Human immunodeficiency virus type 2 (HIV-2) is a pathogenic human retrovirus with a distinct natural history and lineage derivation from pandemic HIV-1. HIV-2 infections in humans are the result of zoonotic transmission from sooty mangabey monkeys naturally infected with SIVsm. Unlike HIV-1, HIV-2 infects other non-human primate species, including baboons and macaques. We determined the infectivity and infection kinetics of a Gambian-origin HIV-2 isolate HIV-2SBL6669 strain in Mauritian-derived cynomolgus macaques (MCM) in the context of a heterologous superinfection resistance study. The ability of HIV-2 to replicate in unvaccinated MCM with limited host genetic MHC and TRIM5 spectrum was determined where the kinetics of plasma HIV-2 RNA mimic the phenotypic response typically observed in HIV-2-infected humans. HIV-2SBL669 replication is not completely restricted in this species and may establish a persistent infection. This is determined by moderate peak viral loads (105–6 log10 HIV-2 RNA copies/ml) controlling to a low level determined by qRT-PCR and detectable in-situ hybridisation signals in lymphoid tissue 20 weeks after challenge.
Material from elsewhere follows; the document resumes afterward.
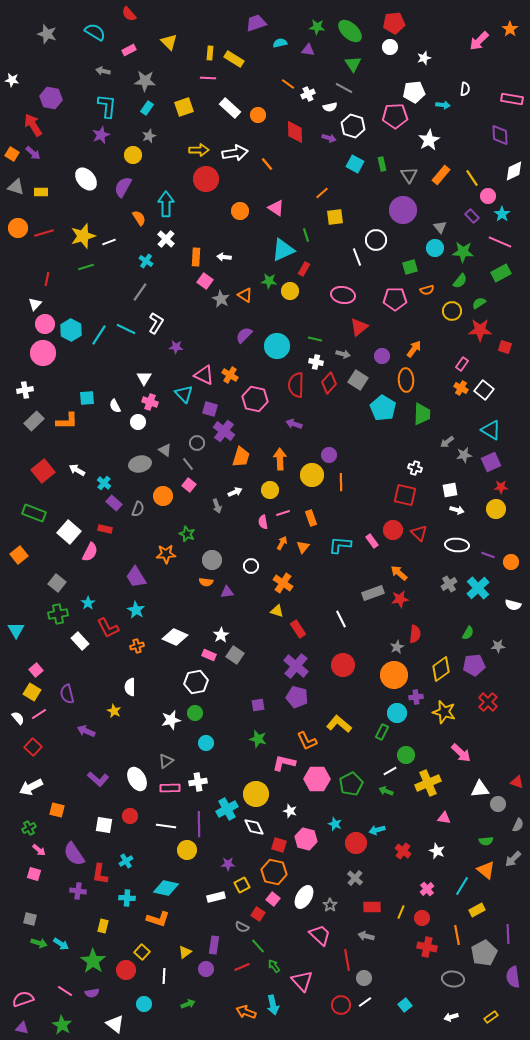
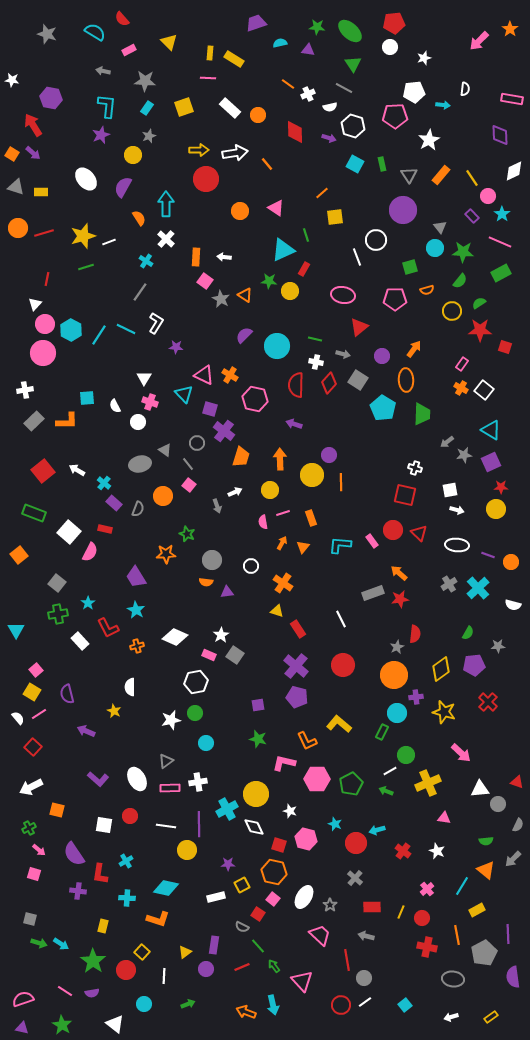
red semicircle at (129, 14): moved 7 px left, 5 px down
In MCM vaccinated for 20 weeks with an attenuated SIV, we observed high levels of superinfection resistance as determined by virus-specific PCR analysis of tissues and low total plasma viral RNA levels in vaccinates compared to unvaccinated HIV-2 controls. Recovery of whole viral genome and next generation sequence analysis of challenge controls, including low-level breakthrough variants characterises viral challenge and vaccine-escape viruses. HIV-2 in cynomolgus macaques recapitulates many of the features of HIV-2 infections in humans.